Iain Laws, head of healthcare at consultancy Gissings, says the decision to offer an in-house service is often largely dependent on scale. “There has to be a certain level of demand. It’s a cost issue. It works best for an employer with a single site with large employee density,” he says.
In-house schemes have grown largely in response to physical health problems, and increasingly weighty health and safety regulations, related to traditional blue-collar industries. But even in these sectors, outsourcing might prove more efficient, for example in construction, where staff are geographically dispersed.
Sarah Brown, senior associate at consulting firm Mercer, says outsourcing not only offers the chance of making savings but also the provision of a better service.
However, outsourcing isn’t always the right choice, warns Brown. “We focus on exactly what employers need, then decide whether in-house or outsourced is better. We typically have clients come to us who are not happy with their in-house service, [so] they may switch to outsourcing or a mix of the two.”

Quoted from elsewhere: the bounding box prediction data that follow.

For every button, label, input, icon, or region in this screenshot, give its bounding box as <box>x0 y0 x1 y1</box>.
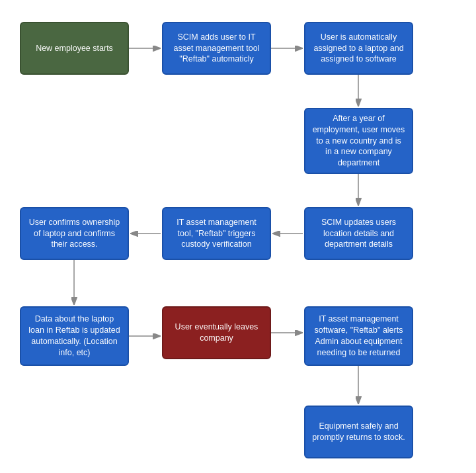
node-user-assigned: User is automatically assigned to a lapt… <box>304 22 413 75</box>
node-new-employee: New employee starts <box>20 22 129 75</box>
node-user-leaves: User eventually leaves company <box>162 306 271 359</box>
node-after-year: After a year of employment, user moves t… <box>304 108 413 174</box>
node-scim-updates: SCIM updates users location details and … <box>304 207 413 260</box>
node-scim-adds: SCIM adds user to IT asset management to… <box>162 22 271 75</box>
node-it-asset-triggers: IT asset management tool, "Reftab" trigg… <box>162 207 271 260</box>
flowchart: New employee starts SCIM adds user to IT… <box>0 0 476 473</box>
node-user-confirms: User confirms ownership of laptop and co… <box>20 207 129 260</box>
node-data-updated: Data about the laptop loan in Reftab is … <box>20 306 129 366</box>
node-equipment-returns: Equipment safely and promptly returns to… <box>304 406 413 458</box>
node-it-alerts: IT asset management software, "Reftab" a… <box>304 306 413 366</box>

Outsourcing is a route that is often preferred by employers wanting to impose a tougher approach to sickness absence, which can amount to a significant and escalating business cost. Brown says: “In-house teams can be less objective with employees because they often know the people involved. They might not be as robust about getting them back to work quickly. [Whereas] outsourced services are impartial.”
Another advantage of outsourcing is the flexibility it offers employers as they are able to to contract out services as and when they want. “If you need to downsize or even open a new plant, you can rescale with an outsourced service. If you employ an in-house team you don’t have that flexibility,” says Brown.
Running an in-house team can also create problems around recruitment and training as there is a shortage of well-qualified occupational health specialists. However, Laws says: “More paternalistic employers tend to want occupational health integrated into the business.”
Wayne Pontin, sales development director of Jelf Group, adds: “There are organisations that strive to be an employer of choice by offering a complete service in-house. But increasingly they offer an internal online health advice service and perks such as gyms to improve wellbeing. They then outsource other needs such as stress counselling.”
Scottish Power values the flexibility of using both an in-house team and external contracted health practitioners to manage the needs of its 9,000 staff. Steve Deacon, group medical health and safety director at the utility firm, says: “In-house occupational health management provides the professional lead on service policy, strategy and quality assurance. In-house specialists are more aligned with the business and are better positioned to assist with the management of complex cases and situations. Routine service transactions, such as physiotherapy and counselling, are provided more cost effectively by external services.”
Consultants have mixed views as to whether outsourcing is gaining ground. While Mercer sees a trend for employers to switch from in-house schemes to outsourcing, Gissings has witnessed the reverse. Laws says: “Some companies, particularly SMEs, start by outsourcing and then decide to bring it in-house.”
So, it seems that what works best is dependent upon the needs and requirements of individual organisations.
If you read nothing else read this…
- Outsourcing can help organisations save money and is effective for those with staff dispersed across various sites.
- In-house services can throw up recruitment and training issues, but practitioners have a greater knowledge of the workforce.
- Outsourcing can offer constant access to qualified practitioners who can manage sickness absence more dispassionately.